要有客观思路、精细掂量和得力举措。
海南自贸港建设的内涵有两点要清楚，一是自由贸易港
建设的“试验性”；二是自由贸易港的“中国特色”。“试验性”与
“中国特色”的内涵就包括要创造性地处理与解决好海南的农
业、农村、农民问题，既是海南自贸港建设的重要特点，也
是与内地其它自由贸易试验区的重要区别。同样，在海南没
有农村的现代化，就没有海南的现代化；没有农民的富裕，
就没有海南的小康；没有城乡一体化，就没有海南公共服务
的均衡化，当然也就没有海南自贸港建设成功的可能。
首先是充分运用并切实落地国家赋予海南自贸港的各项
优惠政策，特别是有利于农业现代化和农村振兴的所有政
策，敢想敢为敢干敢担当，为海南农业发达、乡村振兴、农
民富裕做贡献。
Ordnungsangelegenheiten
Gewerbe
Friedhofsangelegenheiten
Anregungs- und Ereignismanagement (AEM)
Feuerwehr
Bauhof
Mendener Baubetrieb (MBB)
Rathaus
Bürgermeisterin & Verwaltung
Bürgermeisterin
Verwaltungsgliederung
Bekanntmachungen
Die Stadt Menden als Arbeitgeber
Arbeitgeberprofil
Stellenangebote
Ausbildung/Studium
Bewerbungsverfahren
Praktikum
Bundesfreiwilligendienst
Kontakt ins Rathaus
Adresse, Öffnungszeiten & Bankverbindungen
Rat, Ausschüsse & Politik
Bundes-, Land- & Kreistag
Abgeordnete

--

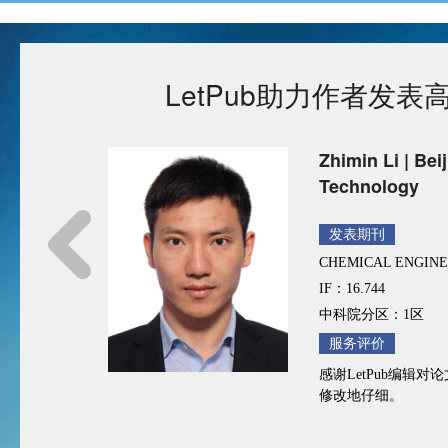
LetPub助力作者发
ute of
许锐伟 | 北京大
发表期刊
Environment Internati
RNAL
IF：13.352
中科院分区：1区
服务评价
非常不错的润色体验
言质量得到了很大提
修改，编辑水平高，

__WHAT IS NEEDED__
In the records above, the line with "Ordnungsangelegenheiten" marks the start and the line with "Abgeordnete" marks the end; copy that stretch exactly, both lines included, and nothing else.

__ANSWER SECTION__
Ordnungsangelegenheiten
Gewerbe
Friedhofsangelegenheiten
Anregungs- und Ereignismanagement (AEM)
Feuerwehr
Bauhof
Mendener Baubetrieb (MBB)
Rathaus
Bürgermeisterin & Verwaltung
Bürgermeisterin
Verwaltungsgliederung
Bekanntmachungen
Die Stadt Menden als Arbeitgeber
Arbeitgeberprofil
Stellenangebote
Ausbildung/Studium
Bewerbungsverfahren
Praktikum
Bundesfreiwilligendienst
Kontakt ins Rathaus
Adresse, Öffnungszeiten & Bankverbindungen
Rat, Ausschüsse & Politik
Bundes-, Land- & Kreistag
Abgeordnete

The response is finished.